More than any other writer in the Nation’s history, Samuel Clemens aka Twain celebrated whiskey as the national drink of choice. He has been quoted saying: “Whiskey is for drinking; water is for fighting over.”

Twain’s most notable tribute to whiskey was an elaborate spoof on a patriotic saying known to young and old of his time: “Westward the course of empire takes its way....” Originally penned by an obscure American poet, the quote was reprinted frequently. It also became the title and theme of an famous 1861 painting, shown here, that still adorns a stairway in the U.S. Capitol. Put simply, the quotation implies that the United States was destined to move west and create an new empire in North America.
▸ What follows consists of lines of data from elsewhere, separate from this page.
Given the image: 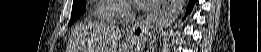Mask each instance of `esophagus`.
<instances>
[{
	"instance_id": "1",
	"label": "esophagus",
	"mask_w": 261,
	"mask_h": 52,
	"mask_svg": "<svg viewBox=\"0 0 261 52\" xmlns=\"http://www.w3.org/2000/svg\"><path fill=\"white\" fill-rule=\"evenodd\" d=\"M168 3L169 0H161L150 14L130 26L127 29V34L136 39L143 37L148 32V29L153 25L158 16L165 10Z\"/></svg>"
}]
</instances>
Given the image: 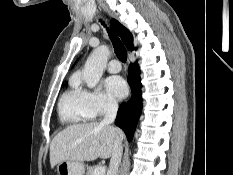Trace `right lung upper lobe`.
I'll use <instances>...</instances> for the list:
<instances>
[{
    "instance_id": "1",
    "label": "right lung upper lobe",
    "mask_w": 233,
    "mask_h": 175,
    "mask_svg": "<svg viewBox=\"0 0 233 175\" xmlns=\"http://www.w3.org/2000/svg\"><path fill=\"white\" fill-rule=\"evenodd\" d=\"M111 27L113 30H115L120 38L122 39L123 43L127 47L128 50L132 51L134 50V45H133V36L129 32L127 28H125L123 25H121L117 20L112 19L111 22Z\"/></svg>"
}]
</instances>
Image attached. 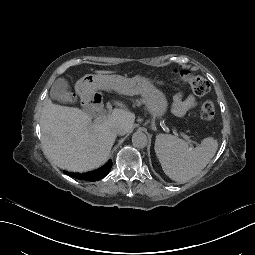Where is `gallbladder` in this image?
Masks as SVG:
<instances>
[{
	"mask_svg": "<svg viewBox=\"0 0 255 255\" xmlns=\"http://www.w3.org/2000/svg\"><path fill=\"white\" fill-rule=\"evenodd\" d=\"M50 99L53 101L66 102L72 100L69 83L65 78H57L50 90ZM82 111L87 113V107L83 106Z\"/></svg>",
	"mask_w": 255,
	"mask_h": 255,
	"instance_id": "bac80fb5",
	"label": "gallbladder"
}]
</instances>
For Twain, who made a career out of debunking overly romantic notions, the driving force behind American expansion was not empire-building but whiskey. In his autobiographical book, “Life on the Mississippi,” the author took issue with the well known motto. It should have been, he said: “Westward the Jug of Empire takes its way.” Twain explained:
“How solemn and beautiful is the thought, that the earliest pioneer of civilization, the van-leader of civilization, is never the steamboat, never the railroad, never the newspaper, never the Sabbath-school, never the missionary--but always whiskey! Such is the case. Look history over; you will see. The missionary comes after the whiskey-- I mean he arrives after the whiskey has arrived; next comes the poor immigrant, with ax and hoe and rifle; next, the trader; next, the miscellaneous rush; next, the gambler, the desperado, the highwayman, and all their kindred in sin of both sexes; and next, the smart chap who has bought up an old grant that covers all the land; this brings the lawyer tribe; the vigilance committee brings the undertaker. All these interests bring the newspaper; the newspaper starts up politics and a railroad; all hands turn to and build a church and a jail-- and behold, civilization is established forever in the land. But whiskey, you see, was the van-leader in this beneficent work.”
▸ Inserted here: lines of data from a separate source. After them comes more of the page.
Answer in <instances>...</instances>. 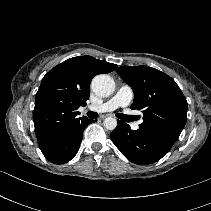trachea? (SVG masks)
Instances as JSON below:
<instances>
[{"mask_svg":"<svg viewBox=\"0 0 211 211\" xmlns=\"http://www.w3.org/2000/svg\"><path fill=\"white\" fill-rule=\"evenodd\" d=\"M87 115H88V117L91 118V119H96V118H98V113H96V112L90 111V112L87 113ZM117 117L120 118V119H122V120H127V121L132 120L131 117H128V116L123 115V114H117Z\"/></svg>","mask_w":211,"mask_h":211,"instance_id":"obj_1","label":"trachea"}]
</instances>
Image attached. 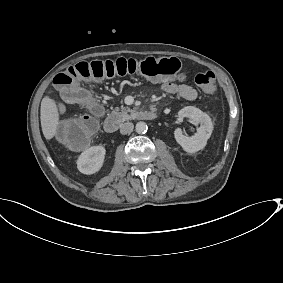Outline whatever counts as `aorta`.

But Twain/Clemens was not merely a man of words about whiskey. While not given to overindulging, his fondness for bourbon was well known. During his brief career as a journalist in Washington about 1868, Twain agreed to share expenses with a roommate with a similar taste for whiskey. Their total joint income per week was $24. In his autobiography he recounts: “Twenty four dollars a week would really have been riches to us if hadn’t had to support that jug; because of the jug we were always always sailing pretty close to the wind....”
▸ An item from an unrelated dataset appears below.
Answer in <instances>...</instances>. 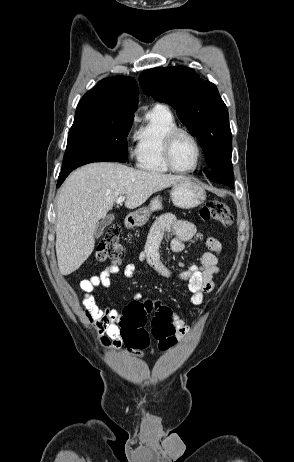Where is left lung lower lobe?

When a friend sent him a case of whiskey, Twain’s thank-you note ran this way: “The whiskey arrived in due course...; last week one bottle of it was extracted from the wood and inserted in me, on the installment plan, with this result: that I believe it to be the best, smoothest whiskey now on the planet.

In his later years, while in England on a lecture tour and to receive an honorary degree from Oxford University, shown here. Twain remarked to companions that despite enjoying their company he badly missed the taste of Kentucky bourbon. To accommodate him, his friends imported six cases and even switched from Scotch to help him drink it. Old Crow whiskey, claiming Twain for their own, ran a series of ads in the 1960s around his personna, including one with glass in hand and decanter nearby.

Twain was born two weeks after the approach to earth of Halley’s Comet. In 1909, the author predicted: “I came in with Halley’s Comet in 1835. It is coming again next year and I expect to go out with it....The Almighty has said, no doubt: ‘Now here are these two unaccountable freaks; they came in together, they must go out together.” Prophetically, Twain died on April 17, 1910, reputedly one day after the comet’s closest approach to earth.

As shown here, lensman Dave Thomson has created a photo montage of Twain’s birthplace in Missouri; his home in Redding, Connecticut, where he died; and Halley’s Comet. The only important item missing from Thomson’s picture, to my mind, is a bottle of Kentucky bourbon.